### About this exercise
For the listing that follows, give again exactly the lines from the one with "Privacy Policy" to the one with "s, Written Contents, Etc., Also", including both.
*** Block opens ***
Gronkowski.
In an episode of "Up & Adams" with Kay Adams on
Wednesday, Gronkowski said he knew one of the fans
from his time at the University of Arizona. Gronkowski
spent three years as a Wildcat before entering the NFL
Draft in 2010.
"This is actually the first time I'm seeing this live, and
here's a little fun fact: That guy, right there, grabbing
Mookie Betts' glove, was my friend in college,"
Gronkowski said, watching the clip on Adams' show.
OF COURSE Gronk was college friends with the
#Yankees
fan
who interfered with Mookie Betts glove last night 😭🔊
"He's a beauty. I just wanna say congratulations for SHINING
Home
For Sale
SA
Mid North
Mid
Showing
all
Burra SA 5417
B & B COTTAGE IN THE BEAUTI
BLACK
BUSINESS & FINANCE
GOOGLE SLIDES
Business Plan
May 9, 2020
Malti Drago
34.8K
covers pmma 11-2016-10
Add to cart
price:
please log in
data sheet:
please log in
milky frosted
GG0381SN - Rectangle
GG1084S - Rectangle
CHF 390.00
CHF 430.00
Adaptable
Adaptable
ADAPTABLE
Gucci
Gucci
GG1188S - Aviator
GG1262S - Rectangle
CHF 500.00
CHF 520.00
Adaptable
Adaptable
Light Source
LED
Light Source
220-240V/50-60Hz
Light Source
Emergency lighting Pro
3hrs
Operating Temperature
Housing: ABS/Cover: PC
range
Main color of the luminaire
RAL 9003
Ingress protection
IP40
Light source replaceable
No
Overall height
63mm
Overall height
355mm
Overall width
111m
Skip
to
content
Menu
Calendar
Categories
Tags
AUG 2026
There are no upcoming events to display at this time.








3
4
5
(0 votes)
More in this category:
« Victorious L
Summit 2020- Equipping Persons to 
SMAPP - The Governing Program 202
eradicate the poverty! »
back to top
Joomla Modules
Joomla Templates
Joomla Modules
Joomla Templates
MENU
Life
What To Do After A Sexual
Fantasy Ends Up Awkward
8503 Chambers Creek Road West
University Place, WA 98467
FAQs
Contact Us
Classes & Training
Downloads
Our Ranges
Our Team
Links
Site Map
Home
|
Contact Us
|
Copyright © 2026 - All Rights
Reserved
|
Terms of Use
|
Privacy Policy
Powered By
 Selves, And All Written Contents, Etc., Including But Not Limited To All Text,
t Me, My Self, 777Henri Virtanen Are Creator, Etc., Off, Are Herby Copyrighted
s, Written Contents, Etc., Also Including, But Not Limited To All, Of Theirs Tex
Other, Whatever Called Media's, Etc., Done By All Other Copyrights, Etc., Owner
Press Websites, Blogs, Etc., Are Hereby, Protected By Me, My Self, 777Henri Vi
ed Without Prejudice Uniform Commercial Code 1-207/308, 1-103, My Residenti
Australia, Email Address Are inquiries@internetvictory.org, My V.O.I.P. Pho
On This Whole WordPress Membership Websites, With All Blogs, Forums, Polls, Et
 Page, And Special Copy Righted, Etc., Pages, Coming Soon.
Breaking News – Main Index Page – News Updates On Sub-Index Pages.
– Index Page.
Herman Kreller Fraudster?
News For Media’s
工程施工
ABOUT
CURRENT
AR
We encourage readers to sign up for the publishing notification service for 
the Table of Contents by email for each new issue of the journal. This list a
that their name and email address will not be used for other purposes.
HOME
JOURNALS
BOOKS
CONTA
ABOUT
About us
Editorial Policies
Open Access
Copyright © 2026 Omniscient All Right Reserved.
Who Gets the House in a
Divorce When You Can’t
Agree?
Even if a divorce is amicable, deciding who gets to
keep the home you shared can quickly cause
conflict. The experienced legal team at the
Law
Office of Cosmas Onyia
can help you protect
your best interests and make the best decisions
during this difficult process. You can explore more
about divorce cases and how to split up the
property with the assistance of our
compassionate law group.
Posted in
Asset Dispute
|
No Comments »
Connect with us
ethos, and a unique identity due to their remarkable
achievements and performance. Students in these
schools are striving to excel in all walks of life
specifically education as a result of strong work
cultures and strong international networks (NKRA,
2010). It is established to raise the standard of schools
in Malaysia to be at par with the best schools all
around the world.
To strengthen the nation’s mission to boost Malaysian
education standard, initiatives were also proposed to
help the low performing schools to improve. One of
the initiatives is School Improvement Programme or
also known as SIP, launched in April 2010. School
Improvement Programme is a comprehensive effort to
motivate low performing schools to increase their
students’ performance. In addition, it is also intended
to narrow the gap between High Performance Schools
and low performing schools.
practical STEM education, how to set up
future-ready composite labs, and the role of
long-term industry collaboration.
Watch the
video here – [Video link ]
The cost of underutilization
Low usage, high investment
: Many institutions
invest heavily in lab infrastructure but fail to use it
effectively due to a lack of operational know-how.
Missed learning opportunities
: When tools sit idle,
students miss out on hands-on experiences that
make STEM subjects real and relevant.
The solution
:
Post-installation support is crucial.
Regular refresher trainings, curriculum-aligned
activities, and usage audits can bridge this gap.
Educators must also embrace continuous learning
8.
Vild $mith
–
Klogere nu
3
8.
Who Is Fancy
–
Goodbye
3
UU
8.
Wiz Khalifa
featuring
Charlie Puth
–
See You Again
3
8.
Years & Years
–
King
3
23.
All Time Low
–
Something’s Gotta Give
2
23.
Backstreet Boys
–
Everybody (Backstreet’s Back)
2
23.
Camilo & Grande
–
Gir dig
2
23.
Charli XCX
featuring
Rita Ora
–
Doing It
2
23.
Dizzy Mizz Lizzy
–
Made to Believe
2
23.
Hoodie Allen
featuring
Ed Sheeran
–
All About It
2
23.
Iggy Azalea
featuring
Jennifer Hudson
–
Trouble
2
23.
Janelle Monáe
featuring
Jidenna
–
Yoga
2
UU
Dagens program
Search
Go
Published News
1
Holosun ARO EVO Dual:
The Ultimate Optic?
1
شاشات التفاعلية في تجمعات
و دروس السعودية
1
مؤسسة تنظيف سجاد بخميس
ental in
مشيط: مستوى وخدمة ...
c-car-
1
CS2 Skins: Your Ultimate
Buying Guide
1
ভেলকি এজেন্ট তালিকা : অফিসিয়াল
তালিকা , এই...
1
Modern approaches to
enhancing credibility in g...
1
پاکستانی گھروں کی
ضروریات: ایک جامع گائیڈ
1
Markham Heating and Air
*** Block closes ***
### Response box
Privacy Policy
Powered By
 Selves, And All Written Contents, Etc., Including But Not Limited To All Text,
t Me, My Self, 777Henri Virtanen Are Creator, Etc., Off, Are Herby Copyrighted
s, Written Contents, Etc., Also Including, But Not Limited To All, Of Theirs Tex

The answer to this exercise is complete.